Tits searching for sweet nectar will peck camellias, sweet peas and rhododendrons. The most annoying damage is done by sparrows; they shred the flowers of spring plants like sweet peas, violets, polyanthus and crocus. The birds don’t seem to eat the flowers. Protect vulnerable plants with netting. Dark-coloured netting is less intrusive but more hazardous to birds as they can’t see it and may become entangled.

Which birds eat fruit and vegetables?

Embryo fruits are grazed by bullfinches and ripe fruit is attacked by tits, starlings, pigeons, collared doves, blackbirds and thrushes. Peas, beans and sweetcorn are eaten by jays. Leafy vegetables are attractive to wood pigeons and collared doves, especially in winter when their favourite foods such as clover are unavailable. In fact, growing clover between your winter brassicas may entice birds to eat this, rather than your precious crop. The clover will generally recover and can be dug in later in the year.

A temporary covering of netting over low-growing plants should do the job, but remember that pigeons, collared doves and other large birds can do serious damage quickly, so act as soon as you see damage being done. Be careful to secure the netting well or cats and birds can get trapped in it and sometimes tragically killed.

Do birds eat grass seed?

Newly sown lawns and other seed beds are raided by seed-eaters such as sparrows which can damage large quantities of seed. Even indoor seeds in greenhouses are not safe. If the seeds have been neatly dug out, mice are the likely culprits.

Sparrows are the main seedbed bathers. Young seedlings are grazed by larks, sparrows and pheasants.
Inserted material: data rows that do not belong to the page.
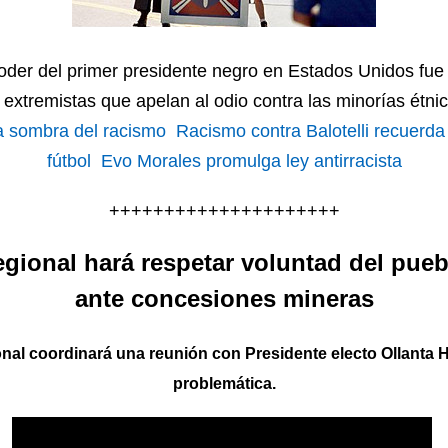
poder del primer presidente negro en Estados Unidos fue
extremistas que apelan al odio contra las minorías étni
 la sombra del racismo
Racismo contra Balotelli recuerda 
fútbol
Evo Morales promulga ley antirracista
+++++++++++++++++++++
gional hará respetar voluntad del pueb
ante concesiones mineras
nal coordinará una reunión con Presidente electo Ollanta H
problemática.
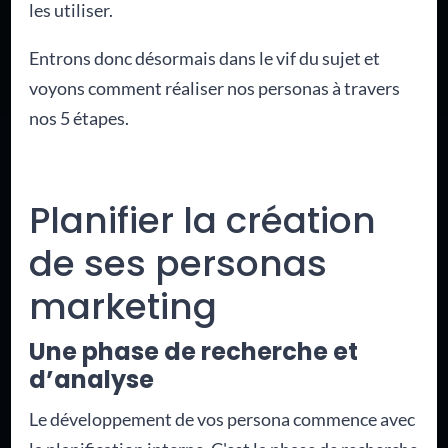
les utiliser.
Entrons donc désormais dans le vif du sujet et
voyons comment réaliser nos personas à travers
nos 5 étapes.
Planifier la création
de ses personas
marketing
Une phase de recherche et
d’analyse
Le développement de vos persona commence avec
Low-growing plants and seedbeds can be protected by covering them with horticultural fleece. This will keep off birds and should boost the plants' growth so they grow out of the vulnerable stage more quickly.

Which birds feed in turf?

Large birds in search of soil insects like ants, chafer grubs or leatherjackets, can make holes in turf. Blackbirds, crows, rooks, starlings, green woodpeckers and magpies are the birds usually responsible. Serious damage is more likely to be the work of badgers, foxes or squirrels seeking or burying food.
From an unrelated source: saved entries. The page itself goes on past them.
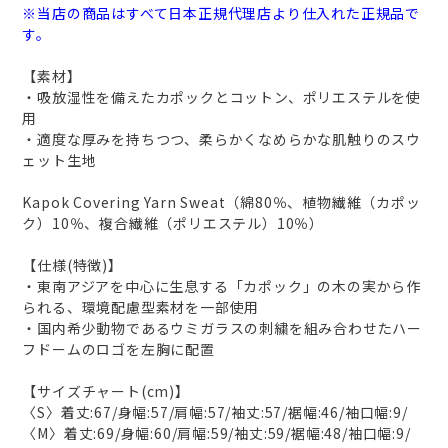
※当店の商品はすべて日本正規代理店より仕入れた正規品で
す。
【素材】
・吸放湿性を備えたカポックとコットン、ポリエステルを使
用
・適度な厚みを持ちつつ、柔らかくなめらかな肌触りのスウ
ェット生地
Kapok Covering Yarn Sweat（綿80％、植物繊維（カポッ
ク）10％、複合繊維（ポリエステル）10％）
【仕様(特徴)】
・東南アジアを中心に生息する「カポック」の木の実から作
られる、環境配慮型素材を一部使用
・国内希少動物であるウミガラスの刺繍を組み合わせたハー
フドームのロゴを左胸に配置
【サイズチャート(cm)】
〈S〉着丈:67/身幅:57/肩幅:57/袖丈:57/裾幅:46/袖口幅:9/
〈M〉着丈:69/身幅:60/肩幅:59/袖丈:59/裾幅:48/袖口幅:9/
If you reduce the insect population in the turf, you may lessen the damage caused by birds. Leatherjackets, a common insect pest of turf, can be forced to the surface by watering the lawn with a dilute solution of washing-up liquid or mild disinfectant. If only a small area is affected, you can soak the ground with water and cover it with a sheet of black polythene. Leatherjackets are grey-brown, legless grubs, up to 5cm long. Either sweep them off the lawn, or leave them for the birds. On larger areas, try treating the grass with biological controls for chafer grubs when the soil is warm – in April or May. There are no chemicals available to kill soil insects.
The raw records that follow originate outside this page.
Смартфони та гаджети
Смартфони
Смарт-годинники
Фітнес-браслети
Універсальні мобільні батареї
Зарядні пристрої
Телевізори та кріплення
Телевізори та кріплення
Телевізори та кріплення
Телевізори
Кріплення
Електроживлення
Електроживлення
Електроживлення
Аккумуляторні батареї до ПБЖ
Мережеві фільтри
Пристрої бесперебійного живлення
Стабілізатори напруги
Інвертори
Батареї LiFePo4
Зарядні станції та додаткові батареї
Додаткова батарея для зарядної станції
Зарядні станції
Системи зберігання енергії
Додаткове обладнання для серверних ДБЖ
Which areas of the garden are most at risk from birds?

Bird damage is most likely near trees, bushes and hedges. It is less likely in areas where there is not much vegetation. Pigeons are an exception. They will search out vegetation anywhere in winter, and are especially numerous where oilseed rape is grown.

Many birds are shy and avoid people, so planting flowering or fruiting trees near the house may help protect them.